Proof. Given any such $$\varphi$$, and in view of the discussion above, it is enough to show that $$\varphi (I+\lambda E_{i,j}) = 1$$, whenever $$i\neq j$$.

Given $$a\in K$$, nonzero, a simple computation shows that $$(1+aE_{i,j})\Big (aE_{i,i}+1-E_{i,i}\Big ) = \Big (aE_{i,i}+1-E_{i,i}\Big )(1+E_{i,j}),$$ and since $$\varphi \Big (aE_{i,i}+1-E_{i,i}\Big ) = a \neq 0,$$ we get $$\varphi (1+aE_{i,j})=\varphi (1+E_{i,j}). \qquad (*)$$

The proof will then be concluded once we prove that $$\varphi (1+E_{i,j})=1$$, which we do by considering two cases:

Case 1) The characteristic of $$K$$ is 2.

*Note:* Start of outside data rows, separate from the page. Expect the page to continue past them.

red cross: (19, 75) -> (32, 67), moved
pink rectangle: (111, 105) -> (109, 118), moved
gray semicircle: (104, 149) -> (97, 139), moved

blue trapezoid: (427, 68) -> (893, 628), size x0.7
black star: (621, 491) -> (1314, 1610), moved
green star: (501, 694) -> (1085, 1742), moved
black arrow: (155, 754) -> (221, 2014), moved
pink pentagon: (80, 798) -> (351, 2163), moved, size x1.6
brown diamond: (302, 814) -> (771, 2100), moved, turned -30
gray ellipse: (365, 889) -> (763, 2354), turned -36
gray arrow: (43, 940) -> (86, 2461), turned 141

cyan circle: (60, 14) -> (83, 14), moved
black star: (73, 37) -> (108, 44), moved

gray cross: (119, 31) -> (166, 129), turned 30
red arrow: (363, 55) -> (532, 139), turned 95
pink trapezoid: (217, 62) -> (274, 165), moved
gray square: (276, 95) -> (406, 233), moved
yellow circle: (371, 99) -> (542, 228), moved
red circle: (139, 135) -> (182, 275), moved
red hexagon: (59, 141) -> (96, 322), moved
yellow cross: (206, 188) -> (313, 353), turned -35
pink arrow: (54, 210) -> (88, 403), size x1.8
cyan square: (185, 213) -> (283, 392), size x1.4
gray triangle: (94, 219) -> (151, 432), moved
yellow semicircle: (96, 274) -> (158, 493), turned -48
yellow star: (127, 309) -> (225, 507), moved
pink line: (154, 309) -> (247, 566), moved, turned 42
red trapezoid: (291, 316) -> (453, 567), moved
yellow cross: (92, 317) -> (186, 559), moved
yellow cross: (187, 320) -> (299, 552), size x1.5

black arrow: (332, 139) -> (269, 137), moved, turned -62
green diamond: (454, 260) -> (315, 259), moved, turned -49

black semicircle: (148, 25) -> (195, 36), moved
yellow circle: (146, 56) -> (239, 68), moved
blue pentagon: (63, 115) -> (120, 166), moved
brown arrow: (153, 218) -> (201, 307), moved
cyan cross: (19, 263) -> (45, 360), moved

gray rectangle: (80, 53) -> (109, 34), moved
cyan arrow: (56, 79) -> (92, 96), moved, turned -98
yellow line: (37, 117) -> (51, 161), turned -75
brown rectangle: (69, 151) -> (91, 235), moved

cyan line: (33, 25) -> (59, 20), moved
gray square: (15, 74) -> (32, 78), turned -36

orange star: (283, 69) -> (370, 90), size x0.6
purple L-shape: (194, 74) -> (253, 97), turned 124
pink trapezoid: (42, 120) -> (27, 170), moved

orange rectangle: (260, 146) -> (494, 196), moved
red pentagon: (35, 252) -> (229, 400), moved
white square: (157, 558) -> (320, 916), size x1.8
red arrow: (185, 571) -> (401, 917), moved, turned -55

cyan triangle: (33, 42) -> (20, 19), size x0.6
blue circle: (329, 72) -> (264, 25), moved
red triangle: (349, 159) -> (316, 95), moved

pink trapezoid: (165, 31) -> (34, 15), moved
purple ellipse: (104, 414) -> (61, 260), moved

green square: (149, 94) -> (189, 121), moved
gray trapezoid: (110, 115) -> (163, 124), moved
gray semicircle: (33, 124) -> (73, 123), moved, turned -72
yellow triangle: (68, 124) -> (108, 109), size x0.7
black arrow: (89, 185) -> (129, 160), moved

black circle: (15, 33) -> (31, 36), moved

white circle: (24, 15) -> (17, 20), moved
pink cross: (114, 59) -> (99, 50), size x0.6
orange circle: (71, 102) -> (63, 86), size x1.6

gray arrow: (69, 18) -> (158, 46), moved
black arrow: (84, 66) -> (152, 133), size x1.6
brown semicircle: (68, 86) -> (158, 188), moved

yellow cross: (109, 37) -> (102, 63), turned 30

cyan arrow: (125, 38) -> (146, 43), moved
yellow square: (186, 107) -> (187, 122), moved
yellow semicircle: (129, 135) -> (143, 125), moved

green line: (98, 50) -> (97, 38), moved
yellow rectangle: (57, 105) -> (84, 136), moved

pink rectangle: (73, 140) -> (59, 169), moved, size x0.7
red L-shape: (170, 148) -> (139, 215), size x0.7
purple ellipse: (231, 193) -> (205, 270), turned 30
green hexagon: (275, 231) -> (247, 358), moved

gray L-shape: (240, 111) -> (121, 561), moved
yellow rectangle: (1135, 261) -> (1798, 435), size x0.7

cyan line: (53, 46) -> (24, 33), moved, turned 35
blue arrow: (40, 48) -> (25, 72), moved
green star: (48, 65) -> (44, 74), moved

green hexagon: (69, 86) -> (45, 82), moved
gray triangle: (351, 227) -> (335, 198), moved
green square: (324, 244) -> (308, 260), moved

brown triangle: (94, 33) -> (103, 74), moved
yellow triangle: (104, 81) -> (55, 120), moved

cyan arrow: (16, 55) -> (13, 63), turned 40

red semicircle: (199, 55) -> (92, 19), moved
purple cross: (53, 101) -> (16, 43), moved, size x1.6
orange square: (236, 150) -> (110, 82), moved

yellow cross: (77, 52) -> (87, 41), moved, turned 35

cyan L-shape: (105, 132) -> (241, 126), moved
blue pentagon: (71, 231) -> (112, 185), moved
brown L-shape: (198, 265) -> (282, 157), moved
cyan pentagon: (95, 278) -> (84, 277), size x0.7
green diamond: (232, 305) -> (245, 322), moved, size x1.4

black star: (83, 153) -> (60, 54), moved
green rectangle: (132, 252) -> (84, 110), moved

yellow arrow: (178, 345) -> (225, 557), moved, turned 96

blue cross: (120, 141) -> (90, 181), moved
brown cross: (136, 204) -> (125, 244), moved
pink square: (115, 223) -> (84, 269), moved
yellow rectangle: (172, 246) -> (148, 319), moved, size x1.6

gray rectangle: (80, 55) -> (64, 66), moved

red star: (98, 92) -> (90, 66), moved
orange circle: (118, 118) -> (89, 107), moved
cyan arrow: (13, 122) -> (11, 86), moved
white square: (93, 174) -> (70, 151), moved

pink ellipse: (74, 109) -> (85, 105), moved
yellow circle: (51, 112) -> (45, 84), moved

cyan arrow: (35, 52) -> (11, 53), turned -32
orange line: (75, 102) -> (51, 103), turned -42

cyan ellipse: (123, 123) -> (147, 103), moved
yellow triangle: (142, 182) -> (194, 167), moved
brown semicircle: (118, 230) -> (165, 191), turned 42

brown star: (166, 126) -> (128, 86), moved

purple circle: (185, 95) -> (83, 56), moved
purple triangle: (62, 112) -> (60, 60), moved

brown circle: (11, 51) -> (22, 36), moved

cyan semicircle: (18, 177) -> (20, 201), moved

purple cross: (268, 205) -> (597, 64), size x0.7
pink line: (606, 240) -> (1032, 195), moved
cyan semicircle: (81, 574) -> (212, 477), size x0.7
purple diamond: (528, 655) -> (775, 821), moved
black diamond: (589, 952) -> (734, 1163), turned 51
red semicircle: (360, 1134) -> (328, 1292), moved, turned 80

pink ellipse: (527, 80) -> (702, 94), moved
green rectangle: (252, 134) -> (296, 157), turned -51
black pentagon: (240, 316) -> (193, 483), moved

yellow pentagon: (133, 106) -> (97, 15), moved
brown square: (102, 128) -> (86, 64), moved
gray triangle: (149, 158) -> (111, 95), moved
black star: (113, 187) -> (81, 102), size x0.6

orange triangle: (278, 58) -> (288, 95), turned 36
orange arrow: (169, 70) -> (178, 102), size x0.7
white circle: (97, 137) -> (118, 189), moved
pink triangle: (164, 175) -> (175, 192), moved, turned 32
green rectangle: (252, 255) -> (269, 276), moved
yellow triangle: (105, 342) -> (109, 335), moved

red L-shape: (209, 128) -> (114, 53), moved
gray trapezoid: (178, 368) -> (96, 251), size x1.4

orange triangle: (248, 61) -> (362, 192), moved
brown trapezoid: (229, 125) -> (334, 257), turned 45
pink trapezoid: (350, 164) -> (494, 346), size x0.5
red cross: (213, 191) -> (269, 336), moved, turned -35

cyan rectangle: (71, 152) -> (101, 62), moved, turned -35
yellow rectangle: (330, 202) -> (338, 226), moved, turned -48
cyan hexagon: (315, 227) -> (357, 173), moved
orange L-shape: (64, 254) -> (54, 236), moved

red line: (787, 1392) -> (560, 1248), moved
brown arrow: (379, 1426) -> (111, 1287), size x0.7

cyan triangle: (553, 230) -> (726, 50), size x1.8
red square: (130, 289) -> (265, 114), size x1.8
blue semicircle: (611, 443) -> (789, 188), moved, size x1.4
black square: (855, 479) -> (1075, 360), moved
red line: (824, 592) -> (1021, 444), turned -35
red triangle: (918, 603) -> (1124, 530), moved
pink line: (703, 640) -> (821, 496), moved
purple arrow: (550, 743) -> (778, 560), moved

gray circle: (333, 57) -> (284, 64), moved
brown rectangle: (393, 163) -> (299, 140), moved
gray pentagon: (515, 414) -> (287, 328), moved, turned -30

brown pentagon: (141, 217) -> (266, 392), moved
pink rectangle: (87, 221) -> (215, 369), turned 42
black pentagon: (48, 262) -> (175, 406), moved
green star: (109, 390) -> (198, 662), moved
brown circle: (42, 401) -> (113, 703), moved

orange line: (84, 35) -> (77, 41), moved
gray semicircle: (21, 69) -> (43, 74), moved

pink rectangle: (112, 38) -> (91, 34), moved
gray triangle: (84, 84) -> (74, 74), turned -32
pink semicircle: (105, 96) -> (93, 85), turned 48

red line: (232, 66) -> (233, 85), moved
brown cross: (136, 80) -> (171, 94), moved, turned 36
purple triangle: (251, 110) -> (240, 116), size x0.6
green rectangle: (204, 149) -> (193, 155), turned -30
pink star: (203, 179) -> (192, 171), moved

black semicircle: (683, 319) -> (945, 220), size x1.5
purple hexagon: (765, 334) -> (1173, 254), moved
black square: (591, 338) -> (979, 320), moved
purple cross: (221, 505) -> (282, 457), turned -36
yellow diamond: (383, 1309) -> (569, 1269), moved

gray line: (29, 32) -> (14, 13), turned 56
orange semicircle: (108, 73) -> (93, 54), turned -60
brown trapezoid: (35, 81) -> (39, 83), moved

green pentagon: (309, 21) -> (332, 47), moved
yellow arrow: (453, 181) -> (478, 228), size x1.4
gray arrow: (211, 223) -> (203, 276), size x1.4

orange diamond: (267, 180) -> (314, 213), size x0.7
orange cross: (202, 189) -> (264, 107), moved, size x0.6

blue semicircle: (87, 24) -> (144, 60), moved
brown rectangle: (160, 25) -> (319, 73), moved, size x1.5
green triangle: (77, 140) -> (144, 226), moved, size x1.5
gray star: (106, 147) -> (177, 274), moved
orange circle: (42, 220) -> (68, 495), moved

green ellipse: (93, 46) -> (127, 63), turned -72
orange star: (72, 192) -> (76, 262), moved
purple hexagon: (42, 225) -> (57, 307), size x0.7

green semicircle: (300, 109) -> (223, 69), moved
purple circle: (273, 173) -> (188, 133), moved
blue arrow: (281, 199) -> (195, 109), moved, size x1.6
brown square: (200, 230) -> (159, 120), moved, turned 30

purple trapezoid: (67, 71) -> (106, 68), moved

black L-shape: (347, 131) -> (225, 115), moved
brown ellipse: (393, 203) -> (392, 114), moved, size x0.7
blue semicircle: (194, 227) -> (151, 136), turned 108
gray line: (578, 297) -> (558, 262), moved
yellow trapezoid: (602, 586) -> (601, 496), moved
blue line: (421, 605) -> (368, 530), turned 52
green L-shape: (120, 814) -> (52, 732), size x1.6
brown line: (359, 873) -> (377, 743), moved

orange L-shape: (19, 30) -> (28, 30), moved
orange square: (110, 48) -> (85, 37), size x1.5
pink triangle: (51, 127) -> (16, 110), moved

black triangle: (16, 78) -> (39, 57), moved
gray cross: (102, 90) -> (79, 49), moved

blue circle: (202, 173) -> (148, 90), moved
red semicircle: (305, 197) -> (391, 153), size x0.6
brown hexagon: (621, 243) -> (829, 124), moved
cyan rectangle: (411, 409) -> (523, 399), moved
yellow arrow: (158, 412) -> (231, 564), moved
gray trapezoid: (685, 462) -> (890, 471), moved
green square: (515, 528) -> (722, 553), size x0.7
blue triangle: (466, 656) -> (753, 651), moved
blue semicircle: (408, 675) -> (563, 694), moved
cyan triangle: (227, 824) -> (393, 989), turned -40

In this case notice that $$(1+E_{i,j})^2 = 1+2E_{i,j}=1,$$ so $$\varphi (1+E_{i,j})^2 = 1$$, and we see that $$\varphi (1+E_{i,j})$$ is the unique solution of the polynomial equation $$x^2=1$$, namely 1 (recall that $$1=-1$$ here).

Case 2) The characteristic of $$K$$ is not 2.

In this case we have that $$(1+E_{i,j})^2 = 1+2E_{i,j},$$ and since $$2\neq 0$$, we have $$\varphi (1+E_{i,j})^2 = \varphi (1+2E_{i,j}) \mathrel{\buildrel (*)\over =} \varphi (1+E_{i,j}).$$ Since $$1+E_{i,j}$$ is invertible (with inverse $$1-E_{i,j}$$), and hence $$\varphi (1+E_{i,j})\neq 0$$, we deduce that $$\varphi (1+E_{i,j})$$ is the unique nonzero solution of the polynomial equation $$x^2=x$$, namely 1. $$\qquad$$ QED

EDIT 3: As pointed out by user @math54321, in order to bring a matrix to its reduced row echelon form one also needs to be able to swap rows. However, since swapping rows causes a change of sign in the determinant, it is not reasonable to expect $$\varphi (A)$$ to be invariant under such an elementary operation. Instead, we will show invariance of $$\varphi (A)$$ under a row swap, followed by a change of sign of one of the rows involved. Clearly this is equally effective in the task of bringing a matrix to its reduced row echelon form.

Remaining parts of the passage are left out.